Saved data entries
* * * * *
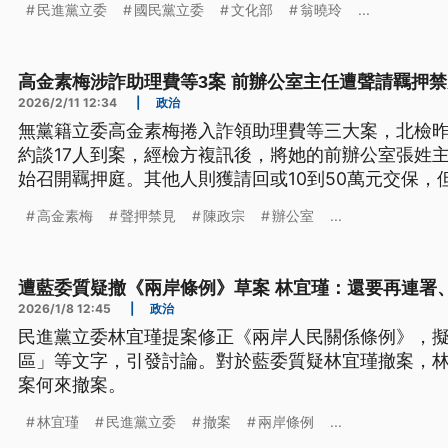
民進黨立委
國民黨立委
文化部
翁曉玲
...
高金素梅涉詐助理費等3案 前辦公室主任遭聲請羈押禁
2026/2/11 12:34
|
政治
無黨籍立委高金素梅捲入詐領助理費等三大案，北檢昨
約談17人到案，經檢方複訊後，將她的前辦公室張姓
始召開羈押庭。其他人則獲請回或10到50萬元交保，
方限制出境、出海後，前往醫院急診後已經出院，北
高金素梅
聲押禁見
陳政宗
辦公室
...
期再訊問。
遭藍委質疑撤《兩岸條例》草案 林宜瑾：還要再連署
2026/1/8 12:45
|
政治
民進黨立委林宜瑾提案修正《兩岸人民關係條例》，
區」等文字，引發討論。對於藍委質疑林宜瑾撤案，林
案何來撤案。
林宜瑾
民進黨立委
撤案
兩岸條例
...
* * * * *
> _TASK REQUIREMENTS_
Since only the text is needed, retype the data above exactly and omit the pictures.

> _EXERCISE SOLUTION_
民進黨立委
國民黨立委
文化部
翁曉玲
...
高金素梅涉詐助理費等3案 前辦公室主任遭聲請羈押禁
2026/2/11 12:34
|
政治
無黨籍立委高金素梅捲入詐領助理費等三大案，北檢昨
約談17人到案，經檢方複訊後，將她的前辦公室張姓
始召開羈押庭。其他人則獲請回或10到50萬元交保，
方限制出境、出海後，前往醫院急診後已經出院，北
高金素梅
聲押禁見
陳政宗
辦公室
...
期再訊問。
遭藍委質疑撤《兩岸條例》草案 林宜瑾：還要再連署
2026/1/8 12:45
|
政治
民進黨立委林宜瑾提案修正《兩岸人民關係條例》，
區」等文字，引發討論。對於藍委質疑林宜瑾撤案，林
案何來撤案。
林宜瑾
民進黨立委
撤案
兩岸條例
...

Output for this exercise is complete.